* [EXERCISE INSTRUCTIONS]
Search the entries below for the word "Fryers" and copy every line where it appears.

* [RECORDED INFORMATION]
┄┄┄┄┄┄
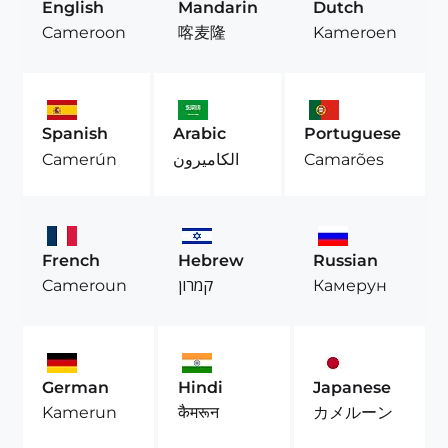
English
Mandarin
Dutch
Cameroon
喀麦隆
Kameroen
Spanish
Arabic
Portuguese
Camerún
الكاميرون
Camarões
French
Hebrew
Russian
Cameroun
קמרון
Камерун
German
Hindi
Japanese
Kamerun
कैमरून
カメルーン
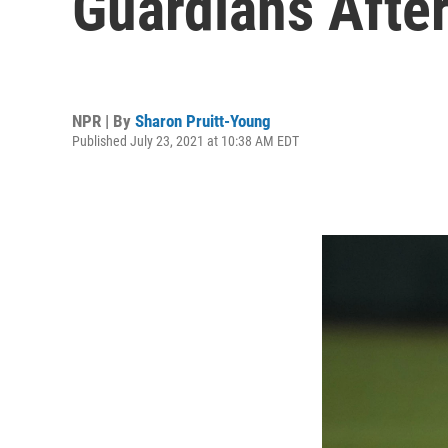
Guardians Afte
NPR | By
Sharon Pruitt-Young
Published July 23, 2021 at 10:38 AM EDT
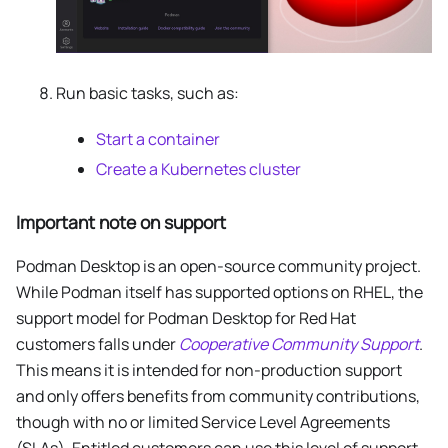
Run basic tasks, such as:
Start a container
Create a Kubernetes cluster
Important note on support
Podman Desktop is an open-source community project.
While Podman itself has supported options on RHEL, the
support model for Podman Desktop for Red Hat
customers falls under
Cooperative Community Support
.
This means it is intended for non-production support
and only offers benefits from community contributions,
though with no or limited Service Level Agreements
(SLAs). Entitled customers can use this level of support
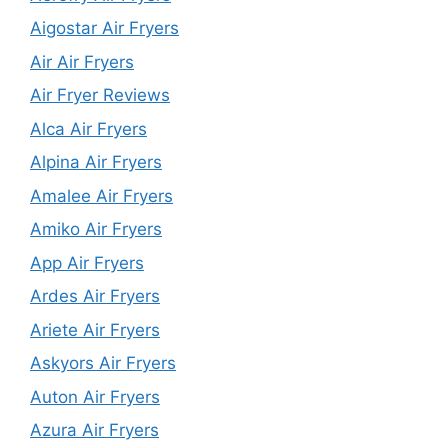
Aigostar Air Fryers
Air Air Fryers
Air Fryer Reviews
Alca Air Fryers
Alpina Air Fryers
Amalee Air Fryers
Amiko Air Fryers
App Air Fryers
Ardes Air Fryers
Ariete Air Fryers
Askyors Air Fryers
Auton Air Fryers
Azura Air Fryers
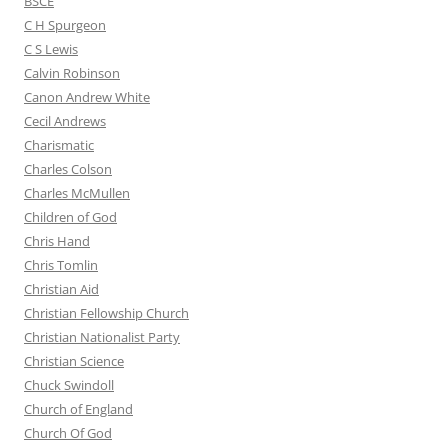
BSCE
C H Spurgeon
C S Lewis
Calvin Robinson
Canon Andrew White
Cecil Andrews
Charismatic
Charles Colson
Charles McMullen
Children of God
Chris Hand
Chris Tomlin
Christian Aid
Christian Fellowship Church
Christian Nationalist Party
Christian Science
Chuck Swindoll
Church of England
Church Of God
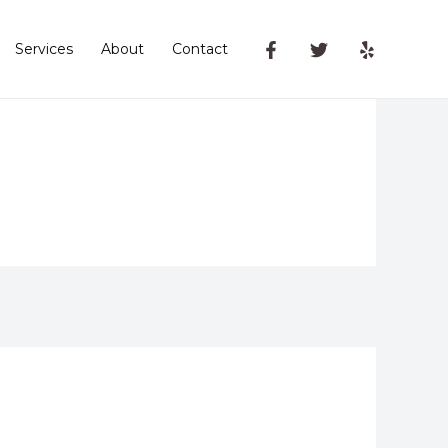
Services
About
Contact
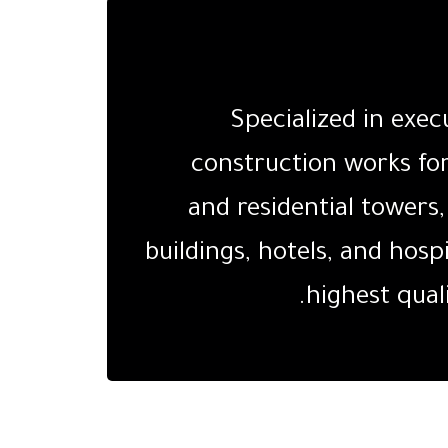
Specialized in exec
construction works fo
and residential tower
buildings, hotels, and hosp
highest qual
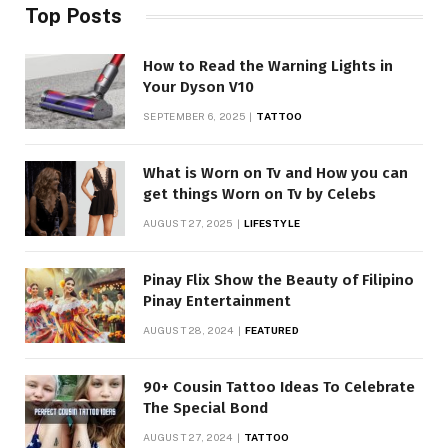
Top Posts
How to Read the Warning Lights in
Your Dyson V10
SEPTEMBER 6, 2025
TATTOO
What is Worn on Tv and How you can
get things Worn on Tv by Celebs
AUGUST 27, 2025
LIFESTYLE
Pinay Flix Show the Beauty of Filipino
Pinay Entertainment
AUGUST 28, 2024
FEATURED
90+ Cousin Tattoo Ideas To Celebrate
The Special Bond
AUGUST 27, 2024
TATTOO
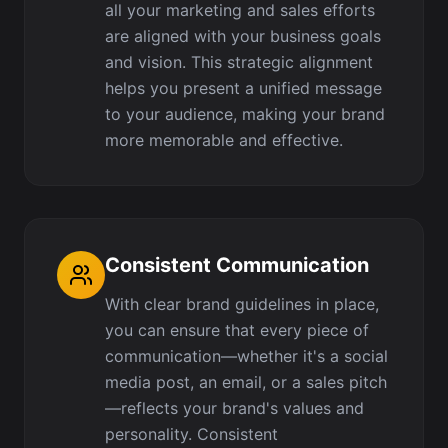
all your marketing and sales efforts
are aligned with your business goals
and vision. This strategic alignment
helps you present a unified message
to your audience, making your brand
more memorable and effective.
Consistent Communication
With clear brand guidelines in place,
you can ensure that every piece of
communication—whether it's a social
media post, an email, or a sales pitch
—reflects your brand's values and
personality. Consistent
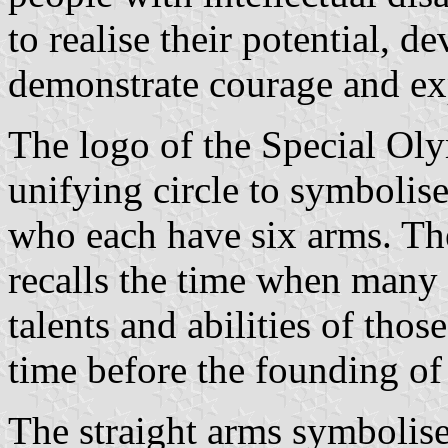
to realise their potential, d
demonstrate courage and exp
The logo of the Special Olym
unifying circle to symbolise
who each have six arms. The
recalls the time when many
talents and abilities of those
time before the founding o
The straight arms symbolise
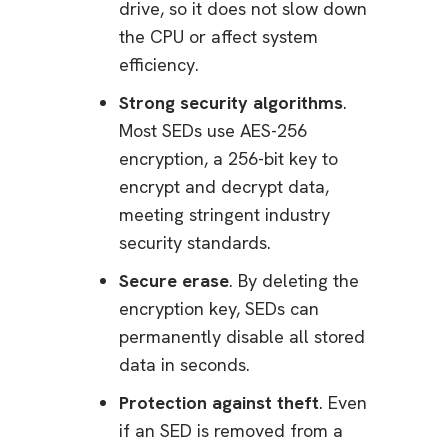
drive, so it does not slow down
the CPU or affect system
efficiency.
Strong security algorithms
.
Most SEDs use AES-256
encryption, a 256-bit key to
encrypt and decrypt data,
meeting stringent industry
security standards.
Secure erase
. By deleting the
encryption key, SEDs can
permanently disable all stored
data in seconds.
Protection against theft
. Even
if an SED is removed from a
┄┄┄┄┄┄
* [EXERCISE SOLUTION]
Aigostar Air Fryers
Air Air Fryers
Alca Air Fryers
Alpina Air Fryers
Amalee Air Fryers
Amiko Air Fryers
App Air Fryers
Ardes Air Fryers
Ariete Air Fryers
Askyors Air Fryers
Auton Air Fryers
Azura Air Fryers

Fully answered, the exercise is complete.